CBO Teórica 2 - Prova de Especialidades da Oftalmologia — Prova 2017
Mulher de 45 anos, realizou tomografia computadorizada para investigação de sinusite, que identificou massa intraconal de 1 cm de diâmetro, de limites bem definidos, com densidade de partes moles e com captação heterogênea ao contraste. Nega sintomas visuais. Exame oftalmológico dentro da normalidade. Qual a melhor conduta:
Massa intraconal assintomática (provável hemangioma cavernoso) → Observação e seguimento periódico.
O hemangioma cavernoso é o tumor orbitário benigno mais comum em adultos.
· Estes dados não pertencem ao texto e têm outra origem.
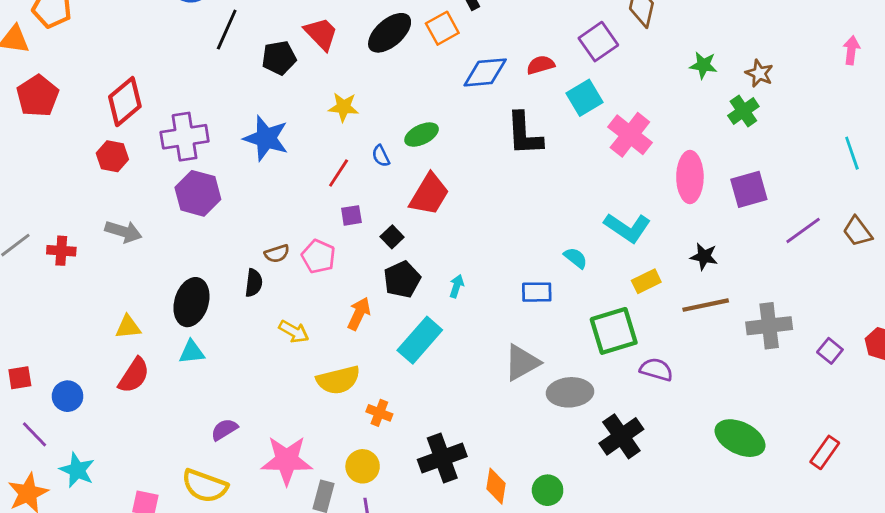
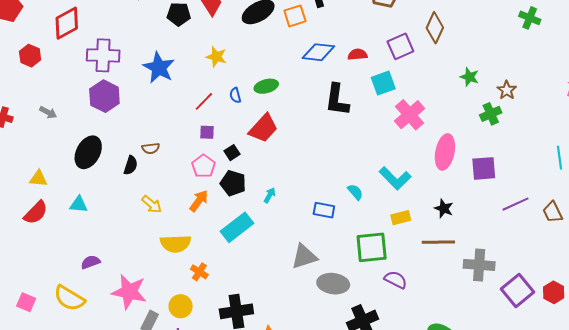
red hexagon: (112, 156) -> (30, 56), moved
gray arrow: (123, 232) -> (48, 112), size x0.7
pink pentagon: (318, 256) -> (203, 166), moved
black pentagon: (402, 279) -> (233, 183), turned 30
black ellipse: (191, 302) -> (88, 152), moved
purple square: (830, 351) -> (518, 290), size x1.8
Se for pequeno, estável e assintomático, a conduta padrão é a observação com exames de imagem.
Massas intraconais representam um desafio diagnóstico na oftalmologia. O hemangioma cavernoso, principal suspeita neste cenário, é uma malformação vascular venosa de baixo fluxo. Sua apresentação clássica é uma proptose axial indolor de progressão lenta, mas o aumento do uso de exames de imagem tem revelado muitos casos subclínicos. A conduta conservadora baseia-se na história natural benigna da lesão. O seguimento deve incluir avaliação da acuidade visual, reflexos pupilares, motilidade ocular, campo visual e exames de imagem anuais (TC ou RM). A radioterapia não tem papel no tratamento do hemangioma cavernoso, sendo reservada para tumores radiossensíveis como linfomas ou metástases específicas.
O hemangioma cavernoso é a neoplasia benigna primária mais frequente da órbita em adultos, ocorrendo predominantemente em mulheres na quarta ou quinta década de vida. Caracteriza-se radiologicamente como uma massa intraconal bem delimitada, encapsulada, que apresenta captação progressiva e heterogênea de contraste na TC ou RM. Por ser uma lesão de crescimento lento, muitas vezes é descoberta incidentalmente em exames de imagem realizados por outros motivos, como investigação de sinusite ou cefaleia.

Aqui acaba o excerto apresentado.